━━ Supplied material ━━

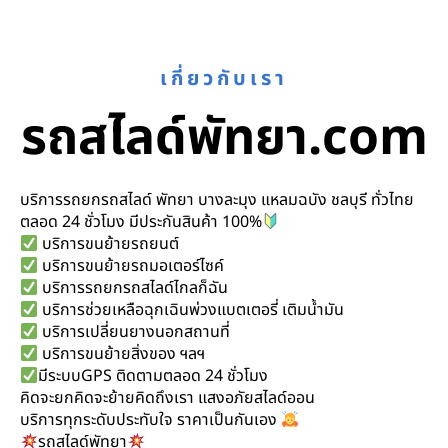
เกี่ยวกับเรา
รถสไลด์พัทยา.com
บริการรถยกรถสไลด์ พัทยา บางละมุง แหลมฉบัง ชลบุรี ทั่วไทย
ตลอด 24 ชั่วโมง มีประกันสินค้า 100%
บริการขนย้ายรถยนต์
บริการขนย้ายรถมอเตอร์ไซค์
บริการรถยกรถสไลด์ไกลก็ฉัน
บริการช่วยเหลือฉุกเฉินพ่วงแบตเตอรี่ เติมน้ำมัน
บริการเปลี่ยนยางนอกสถานที่
บริการขนย้ายสิ่งของ ฯลฯ
มีระบบGPS ติดตามตลอด 24 ชั่วโมง
คิดจะยกคิดจะย้ายคิดถึงเรา แสงอภัยสไลด์ออน
บริการทุกระดับประทับใจ ราคาเป็นกันเอง
รถสไลด์พัทยา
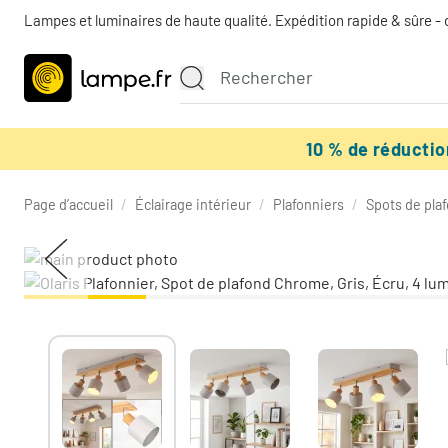
Lampes et luminaires de haute qualité. Expédition rapide & sûre - 
10 % de réducti
Page d’accueil
/
Éclairage intérieur
/
Plafonniers
/
Spots de pla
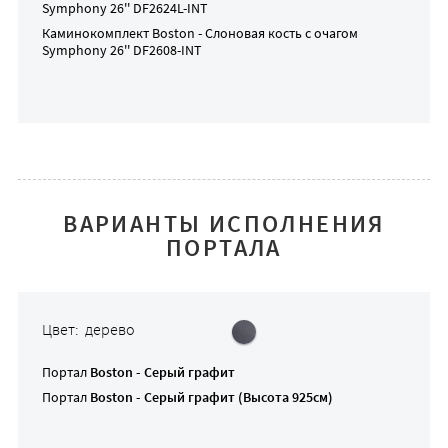
Symphony 26'' DF2624L-INT
Каминокомплект
Boston - Слоновая кость
с очагом
Symphony 26'' DF2608-INT
ВАРИАНТЫ ИСПОЛНЕНИЯ
ПОРТАЛА
Цвет: дерево
Портал
Boston - Серый графит
Портал
Boston - Серый графит (Высота 925см)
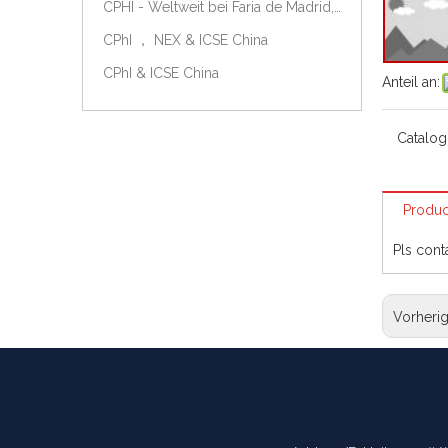
CPHI - Weltweit bei Faria de Madrid, Spanien, am 9.-11. Oktober 2018.
CPhI ， NEX & ICSE China
CPhI & ICSE China
Anteil an:
Catalog
Produc
Pls cont
Vorheri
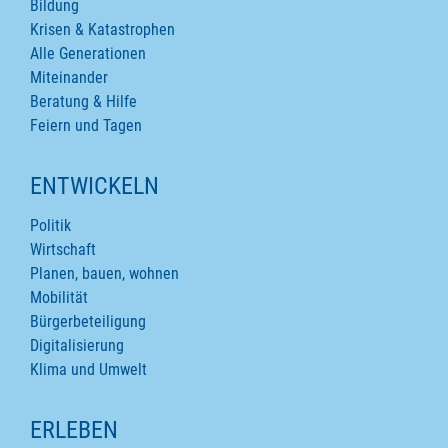
Bildung
Krisen & Katastrophen
Alle Generationen
Miteinander
Beratung & Hilfe
Feiern und Tagen
ENTWICKELN
Politik
Wirtschaft
Planen, bauen, wohnen
Mobilität
Bürgerbeteiligung
Digitalisierung
Klima und Umwelt
ERLEBEN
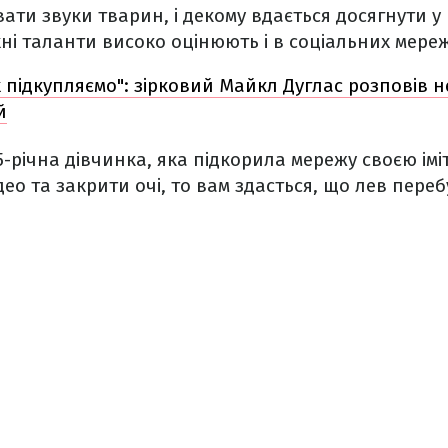
вати звуки тварин, і декому вдається досягнути у
Їхні таланти високо оцінюють і в соціальних мере
х підкупляємо": зірковий Майкл Дуглас розповів 
й
5-річна дівчинка, яка підкорила мережу своєю імі
део та закрити очі, то вам здасться, що лев пере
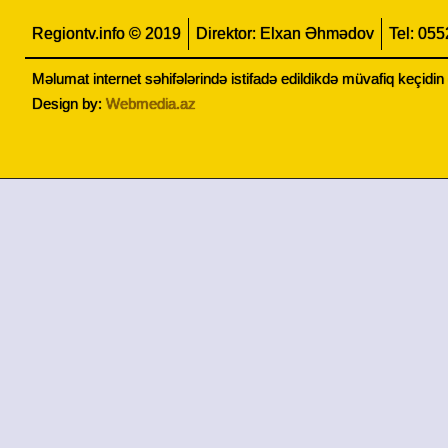
Regiontv.info © 2019
Direktor: Elxan Əhmədov
Tel: 05
Məlumat internet səhifələrində istifadə edildikdə müvafiq keçidi
Design by:
Webmedia.az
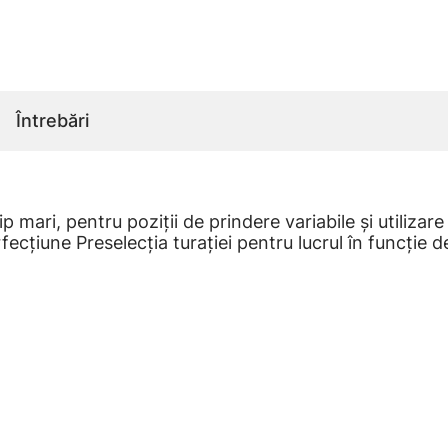
Întrebări
ari, pentru poziţii de prindere variabile şi utilizare
fecţiune Preselecţia turaţiei pentru lucrul în funcţie 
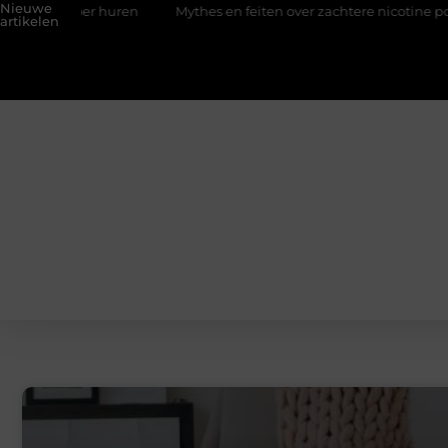
Nieuwe
er huren
Mythes en feiten over zachtere nicotine pouches
artikelen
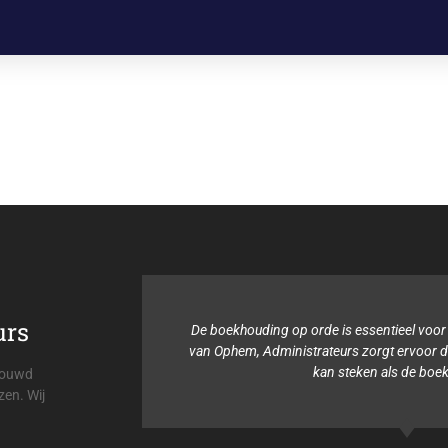
urs
De boekhouding op orde is essentieel voor mijn organisatie. Viehmann
van Ophem, Administrateurs zorgt ervoor dat ik mijn tijd in andere ding
kan steken als de boekhouding.
trouwd
zen. Wij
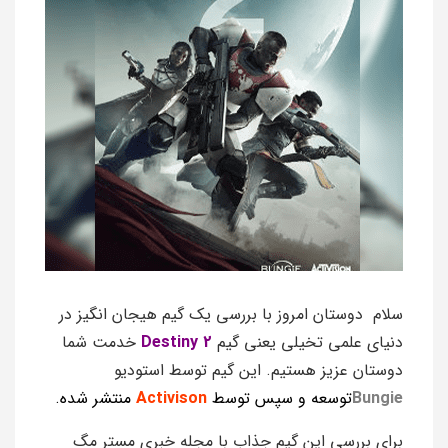
سلام دوستان امروز با بررسی یک گیم هیجان انگیز در
دنیای علمی تخیلی یعنی گیم
Destiny 2
خدمت شما
دوستان عزیز هستیم. این گیم توسط استودیو
Bungie
توسعه و سپس توسط
Activison
منتشر شده.
برای بررسی این گیم جذاب با مجله خبری مستر مگ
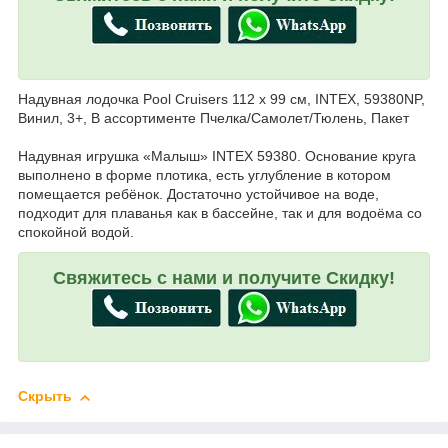
Надувная лодочка Pool Cruisers 112 х 99 см, INTEX, 59380NP,
Винил, 3+, В ассортименте Пчелка/Самолет/Тюлень, Пакет
Надувная игрушка «Малыш» INTEX 59380. Основание круга
выполнено в форме плотика, есть углубление в котором
помещается ребёнок. Достаточно устойчивое на воде,
подходит для плаванья как в бассейне, так и для водоёма со
спокойной водой.
Свяжитесь с нами и получите Скидку!
Скрыть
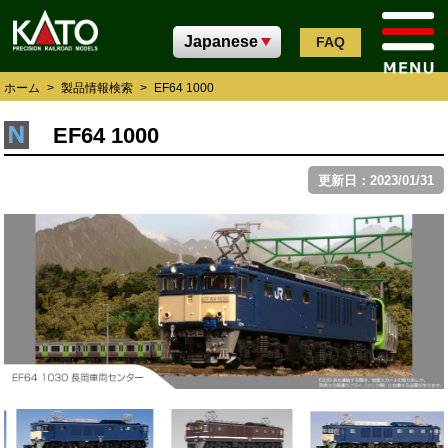
FAQ
ホーム
>
製品情報検索
>
EF64 1000
EF64 1000
更新日：2023/01/31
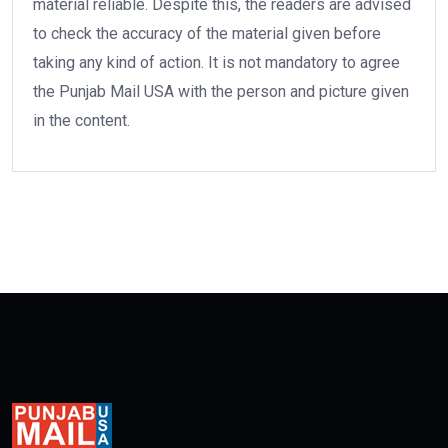
material reliable. Despite this, the readers are advised
to check the accuracy of the material given before
taking any kind of action. It is not mandatory to agree
the Punjab Mail USA with the person and picture given
in the content.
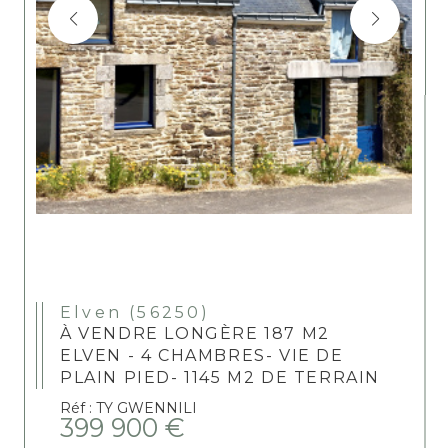
Elven (56250)
À VENDRE LONGÈRE 187 M2
ELVEN - 4 CHAMBRES- VIE DE
PLAIN PIED- 1145 M2 DE TERRAIN
Réf : TY GWENNILI
399 900 €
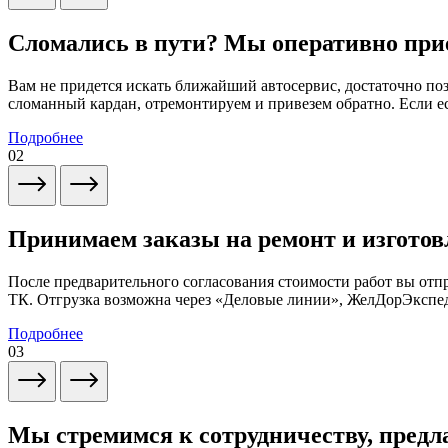
Сломались в пути? Мы оперативно при
Вам не придется искать ближайший автосервис, достаточно по
сломанный кардан, отремонтируем и привезем обратно. Если ес
Подробнее
02
Принимаем заказы на ремонт и изготов
После предварительного согласования стоимости работ вы от
ТК. Отгрузка возможна через «Деловые линии», ЖелДорЭксп
Подробнее
03
Мы стремимся к сотрудничеству, предл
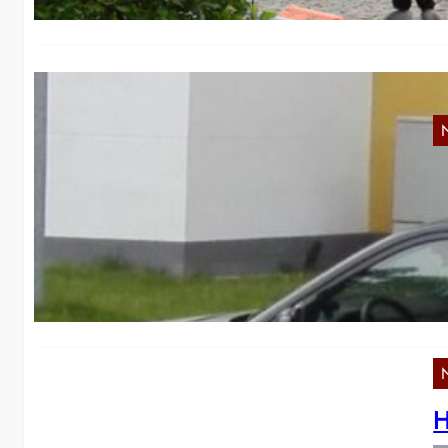
H
An
Wa
H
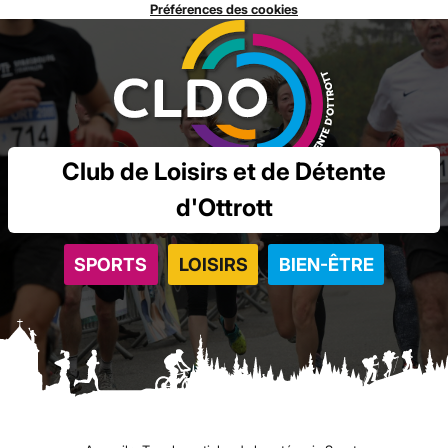
Préférences des cookies
Club de Loisirs et de Détente
d'Ottrott
SPORTS
LOISIRS
BIEN-ÊTRE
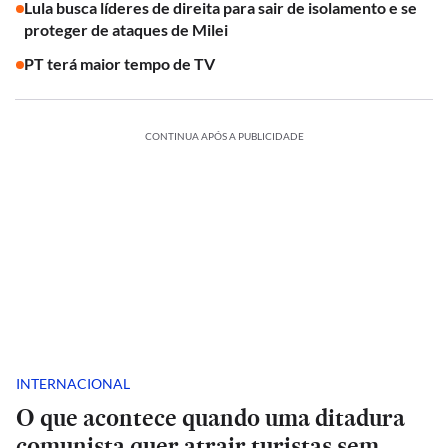
Lula busca líderes de direita para sair de isolamento e se
proteger de ataques de Milei
PT terá maior tempo de TV
CONTINUA APÓS A PUBLICIDADE
INTERNACIONAL
O que acontece quando uma ditadura
comunista quer atrair turistas sem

━━━

What you are asked to do: Tally the lines of the listing that hold the string "given", then reply with that number alone.

Task output: 2